Once decayed Grey Gardens for sale at $20 million (photos)

Grey Gardens, the elite Long Island estate that fell into ruin when owned by Jacqueline Kennedy Onassis' reclusive relatives and was later restored by journalist Sally Quinn and her husband, Washington Post Editor Ben Bradlee, is for sale for the first time...

Once decayed Grey Gardens for sale at $20 million (photos)

Grey Gardens, the elite Long Island estate that fell into ruin when owned by Jacqueline Kennedy Onassis' reclusive relatives and was later restored by journalist Sally Quinn and her husband, Washington Post Editor Ben Bradlee, is for sale for the first time in 40 years.

When filmmaker Albert Maysles spoke at the Ashland Film Festival in 2008, the audience was on the edge of their seat when he talked about the upbeat but unhinged women living in squalor in the once magnificent Grey Gardens estate.

He and his brother, David Maysles, famously interviewed the women in their decaying mansion in 1975.

Later, the riches to rags tale of the once-wealthy female owners inspired a Tony Award-winning Broadway musical, an HBO movie starring Drew Barrymore and Jessica Lange, and an informative, well-written blog, Grey Gardens Online.

Today, the mansion in the tony seaside Georgica Pond neighborhood of East Hampton is on the market.
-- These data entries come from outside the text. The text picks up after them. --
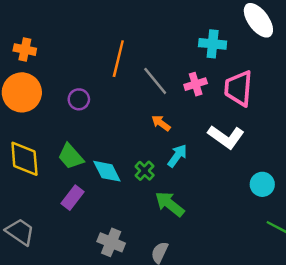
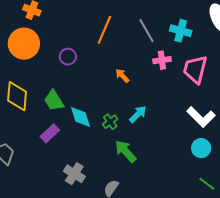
gray line: (155, 81) -> (147, 31), moved
orange arrow: (161, 123) -> (122, 76), moved
white L-shape: (226, 137) -> (201, 117), moved

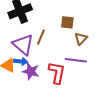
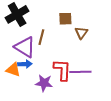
purple line: (76, 60) -> (80, 72), moved
purple star: (31, 71) -> (44, 83), moved

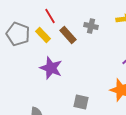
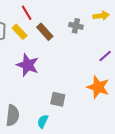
gray cross: (91, 26) -> (76, 26), moved

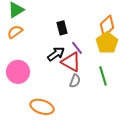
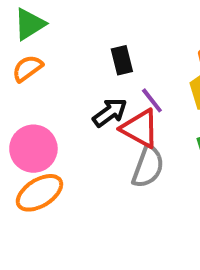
gray semicircle: (75, 81) -> (148, 167), size x1.5
orange ellipse: (42, 107) -> (39, 193), moved, turned -50

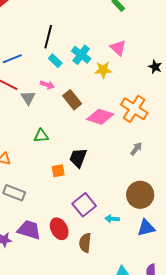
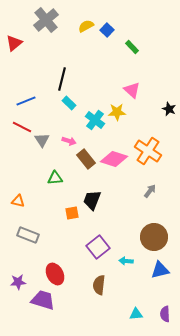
cyan cross: (81, 55) -> (95, 120), moved
pink arrow: (47, 85) -> (69, 141), moved
brown rectangle: (72, 100) -> (86, 159), moved
red ellipse: (59, 229) -> (55, 274), moved
purple trapezoid: (29, 230) -> (43, 300), moved

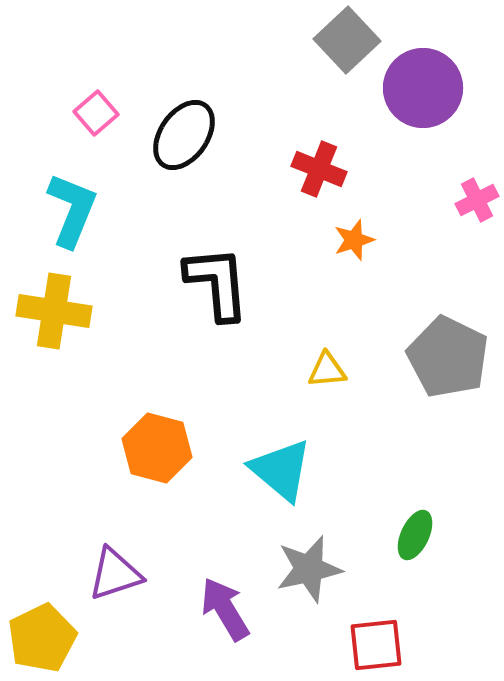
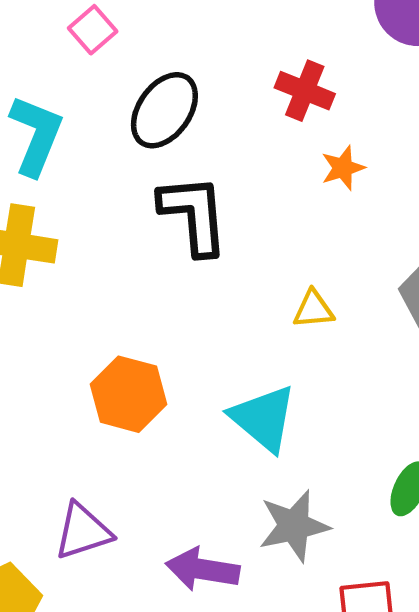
pink square: (96, 113) -> (93, 30), moved
black ellipse: (184, 135) -> (164, 110), moved
purple arrow: (225, 609) -> (203, 569), turned -50

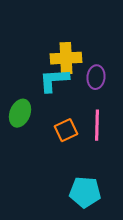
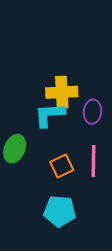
cyan pentagon: (85, 192) -> (60, 211), moved

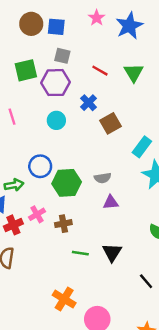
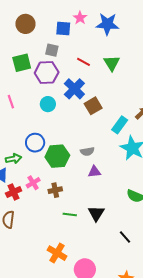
blue star: (129, 26) -> (107, 24), turned 30
blue square: (56, 27) -> (63, 29), moved
blue cross: (88, 103) -> (74, 89), size x1.5

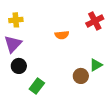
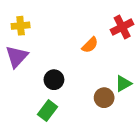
orange semicircle: (62, 35) -> (90, 45), moved, turned -40
black circle: (19, 66) -> (54, 80), moved

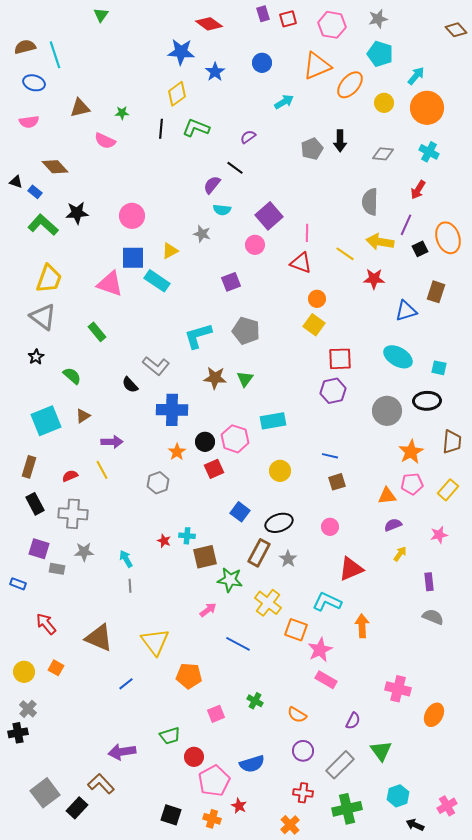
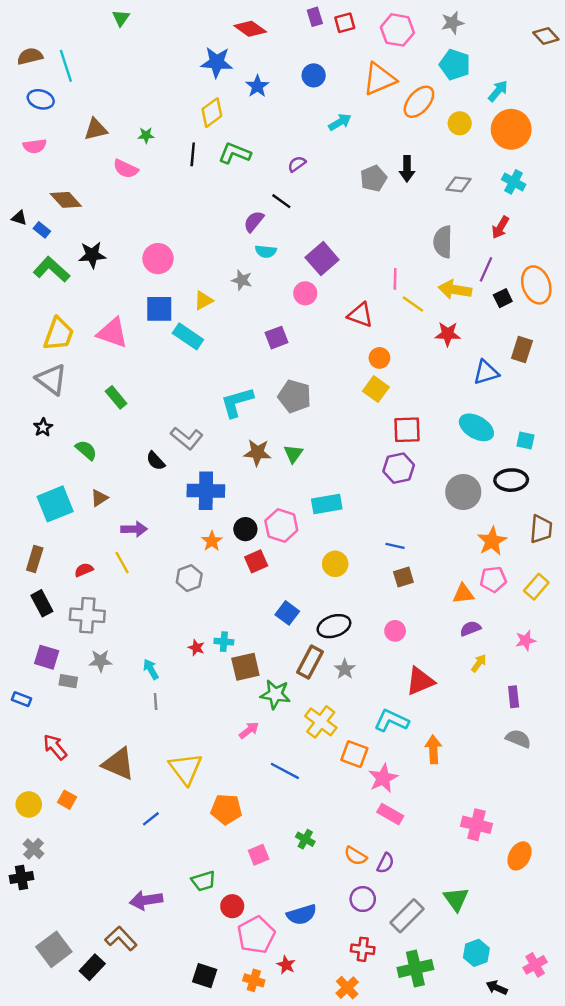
pink line: (307, 233) -> (395, 279), moved
pink triangle: (110, 284) -> (113, 333), moved
purple semicircle: (353, 721) -> (385, 863), moved

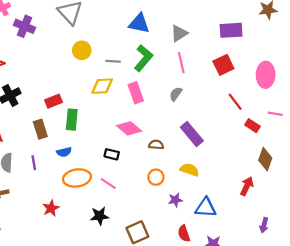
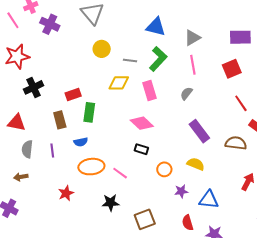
brown semicircle: (156, 145) -> (236, 143), moved, size x1.5
black rectangle: (112, 154) -> (141, 149), moved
The price: $19.995 million.

Kennedy Onassis and her sister Lee Radziwill spent summers at the estate owned by their aunt, Edith Ewing Bouvier Beale, who was known as "Big Edie." There, they played with their cousin, Edith Bouvier Beale, aka "Little Edie."

When Big Edie's husband left the family in 1931 for another woman, their lives, fortune and estate went downhill.

The odd world the two women lived in was exposed in the Enquirer and New York Magazine. Reports described filth, fleas, cats and raccoons. The health department told the women to clean up the house or leave.

Unable to afford to hire help, Kennedy Onassis and Radziwill paid for repairs and the removal of overgrown vegetation and hundreds of bags of trash.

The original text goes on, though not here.